Joint Workshop on Future-proofing Institutional Websites
This DCC [1] and Wellcome Library [2] workshop sought to provide insight into ways that content creators and curators can ensure ongoing access to reliable Web sites over time. The issue is not merely one of archiving; it is also about designing and managing a Web site so that it is suitable for long-term preservation with minimum intervention by curators to ensure the content remains reliable and understandable through time.
Practical Approaches to Future Proofing Web Sites
John Kunze of the California Digital Library (CDL) [3] chaired the first session, kicking off with an introduction to practical approaches from his perspective at the CDL. In a presentation that covered a wide range of activities associated with Web site creation, management and preservation, the key was that short-term Web site management activities can be considered indicative of the activities required to preserve Web sites in the long-term. The key to this is the three R’s -Reduce, Replicate and Redirect. The Internet Engineering Task Force (IETF) plain text online archive of RFC’s (Requests for Comment), which has persisted for almost as long as the Internet itself, was cited as a specific example of Reduction. Replication requires the preservation of objects in multiple formats. Redirection is necessary to avoid dead links. The task is ultimately one of ‘future-improving’ Web sites rather than future-proofing, and downgrading expectations to minimise the worst potential loss - applying ‘not-bad’ practices - rather than seeking the best solution for each set of data.

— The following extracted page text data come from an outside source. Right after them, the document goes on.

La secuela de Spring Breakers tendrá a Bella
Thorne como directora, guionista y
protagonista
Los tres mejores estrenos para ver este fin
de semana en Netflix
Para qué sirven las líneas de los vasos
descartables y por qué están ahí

Richard Price, Head of Modern British Collections at the British Library [4], followed on the subject of ‘Formulating a collection development policy for Web sites as collections items’. Such a policy is necessary to attune the issue to a wider organisational remit, and leads directly to selection criteria and guidelines that allow the Web sites to be collected and preserved as part of an organisation’s wider preservation strategy. This, in effect, future-proofs Web sites that do not future-proof themselves.
Rachel Andrew of the Web Standards Project [5] offered a complementary presentation on using standards to future-proof Web sites at the point of creation, rather than by taking action at a later date. She quoted Eric Meyer, a web designer and high-profile standards expert, saying
‘Web standards are intended to be a common base… a foundation for the world wide web so that browsers and other software understand the same basic vocabulary’.

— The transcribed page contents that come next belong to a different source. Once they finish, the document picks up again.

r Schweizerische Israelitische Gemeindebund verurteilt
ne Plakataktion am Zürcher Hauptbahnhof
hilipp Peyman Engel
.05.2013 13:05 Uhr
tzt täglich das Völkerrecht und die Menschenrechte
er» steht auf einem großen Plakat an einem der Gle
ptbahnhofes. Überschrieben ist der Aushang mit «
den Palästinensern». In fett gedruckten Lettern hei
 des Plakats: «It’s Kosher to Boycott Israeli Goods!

Web sites thus designed using standards for modern-day consistent accessibility by a range of software are therefore more easily sustained and likely to endure with minimum interference to the format over the long term.
Andy Powell of the Eduserv Foundation [6] introduced the topic of Persistent Identifiers (PI’s). Following on from John’s perception that ‘what’s good for the short term is good for the long term’, Andy raised the issue that ‘the only good long-term identifier is a good short-term identifier’. He encouraged people to think in terms of 15 - 20 years, rather than forever, as it is more reasonable to anticipate changes over that period. On the topic of different types of persistent identifiers, such as PURL’s, HTTP URI’s, ARK and DOI’s, Andy was keen to point out that there is no point having multiple identities for the same resource and made several recommendations on how to make HTTP URI’s, which he recommended as the publicly visible persistent identifier, more persistent than several of those currently designated for identifying Web resources.
Julien Masanès of the International Internet Preservation Consortium (IIPC) [7] closed the session with a view on important metadata for Web material, based on the IIPC’s experiences harvesting the Web. Metadata that documents technical dependencies and the tools used to harvest Web sites are more useful and necessary than purely descriptive metadata. Furthermore, the sampling process by which Web sites are selected for archiving must be documented so that future users can understand the context of the available collection when isolated from its original, networked environment.
Tools and Current Archiving Activity
Dave Thompson of the Wellcome Library chaired this session on Tools and Current Activities. A member of the programme committee, he also spoke on the UK Web Archiving Consortium (UKWAC) [8] that utilises a customised version of the PANDAS software 9 to collect and archive Web sites flagged by the UKWAC as relevant to consortium members. Noting that much of the problem in future-proofing Web sites arises from the absence of records management practices, Dave made the point that archiving alone does not necessarily result in future-proofed Web sites. Implementing records management principles and practices into current Web site management is the key. However, archiving Web sites is necessary to maintain access to them in the long term. The UKWAC has a role to play in this by archiving the Web sites of organisations which, for whatever reason, do not archive their own sites. UKWAC has been granted permission by over 175 Web site owners to collect and archive their sites. Dave provided several pointers for organisations wishing to future-proof their Web sites: minimise the use of proprietary file formats, use standards (preferably open ones), follow existing Web guidelines, and talk to clients to make sure they understand that Web site design can affect the portability of their Web site into the future.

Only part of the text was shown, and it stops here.